起きている善次郎を認めると、美千代と洋平が安堵したような顔をして、しずしずと入ってきた。
「起きてたの」
美千代が、微笑ながら言う。
「ああ、明日のことを思うと、寝つけなくってな」
「私たちも、そうなの。もしかして、あなたもそうなんじゃないかと思って、こんな夜中に悪いと思ったんだけど、勝手に鍵をあけちゃった」
はにかんだように言う美千代の気持ちが、善次郎にはよくわかった。
すでに夏は、美千代と洋平にとっても家族なのだ。
明日が待ちきれなくて、眠れない。
どうせ眠れないのなら、夏の暮らす部屋に居たいと思ったのだろう。
二人のいじらしい気持ちに、善次郎は胸を打たれた。
明け方まで、三人は、夏の話をして過ごした。
活は、美千代の膝で、安らかな寝息を立てていた。
待ちに待った当日、二人は、意気揚々と夏を迎えに向かった。
美千代も、会社を休んでいた。
朝一番に、今日は具合が悪いからと、善次郎の目の前で、会社に連絡を入れたのだ。
洋平も、学校を休むと言って利かなかったが、それは、美千代が許さなかった。
「お父さんとお母さんだけ、ずるいや」
洋平はむくれたが、「その代わり、今日は塾を休んでもいいわよ」という美千代の言葉に、渋々ながら学校へ行った。

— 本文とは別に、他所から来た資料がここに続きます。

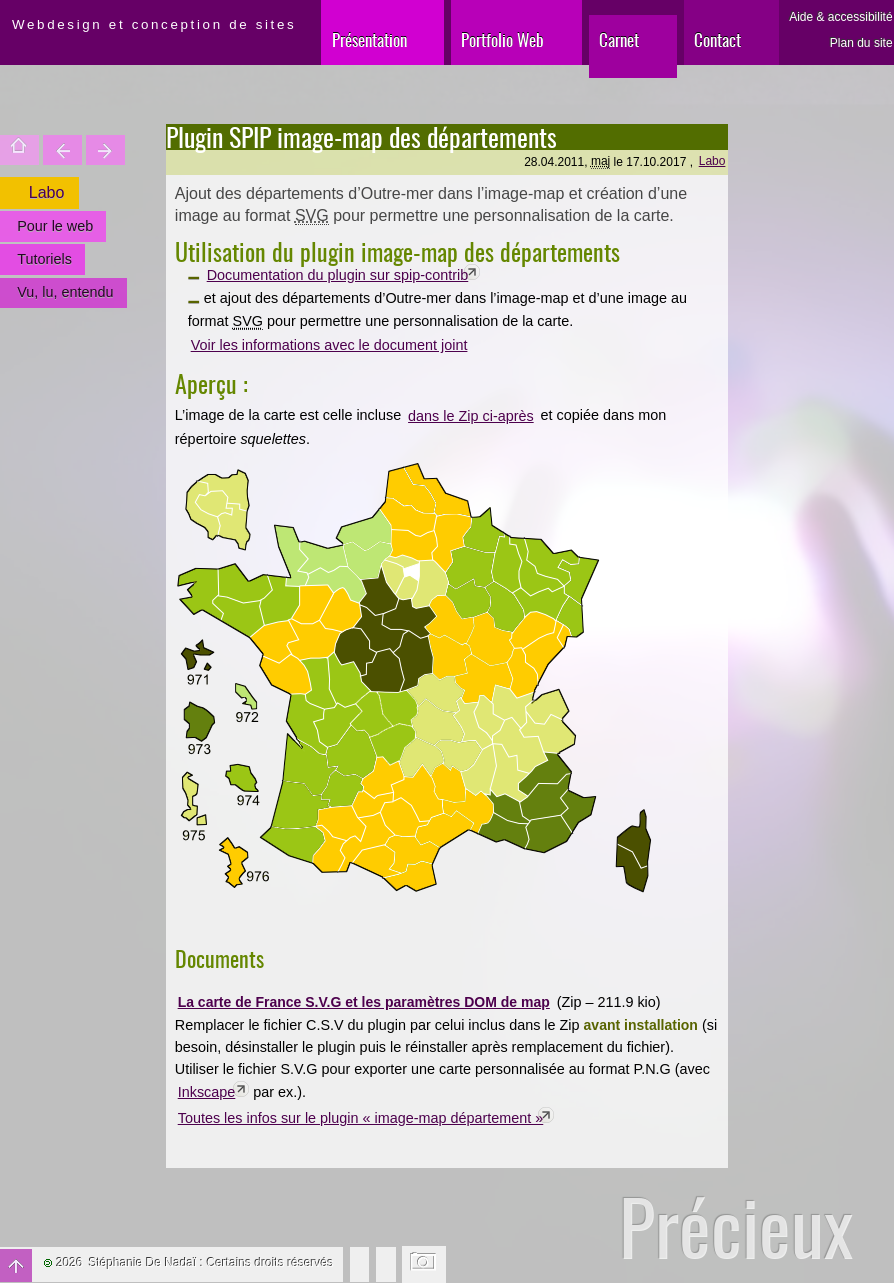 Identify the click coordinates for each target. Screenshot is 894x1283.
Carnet (619, 39)
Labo (712, 161)
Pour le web (55, 226)
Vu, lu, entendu (65, 292)
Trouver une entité (62, 150)
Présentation (369, 39)
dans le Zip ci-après (471, 416)
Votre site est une (105, 150)
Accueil (19, 150)
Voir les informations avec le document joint (329, 345)
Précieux (736, 1226)
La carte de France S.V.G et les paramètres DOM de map (364, 1002)
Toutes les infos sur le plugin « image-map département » (361, 1118)
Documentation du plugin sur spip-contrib (338, 275)
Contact (717, 39)
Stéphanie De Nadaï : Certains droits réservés (211, 1263)
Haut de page (16, 1265)
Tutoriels (44, 259)
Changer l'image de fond (424, 1264)
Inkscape (207, 1092)
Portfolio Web (502, 39)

三人とも一睡もしておらず、目は充血していたが、夏が帰ってくるという喜びで、しんどさなど微塵もなかった。
夏は、すっかり元気になっていた。
二人の姿を認めると、ニャアニャアと、力いっぱい鳴いた。
夏も、家へ帰れるとわかっているようだ。
ケージを開けると、善次郎の胸に飛び込んできた。
いつもは抵抗する籠にも、自ら進んで入った。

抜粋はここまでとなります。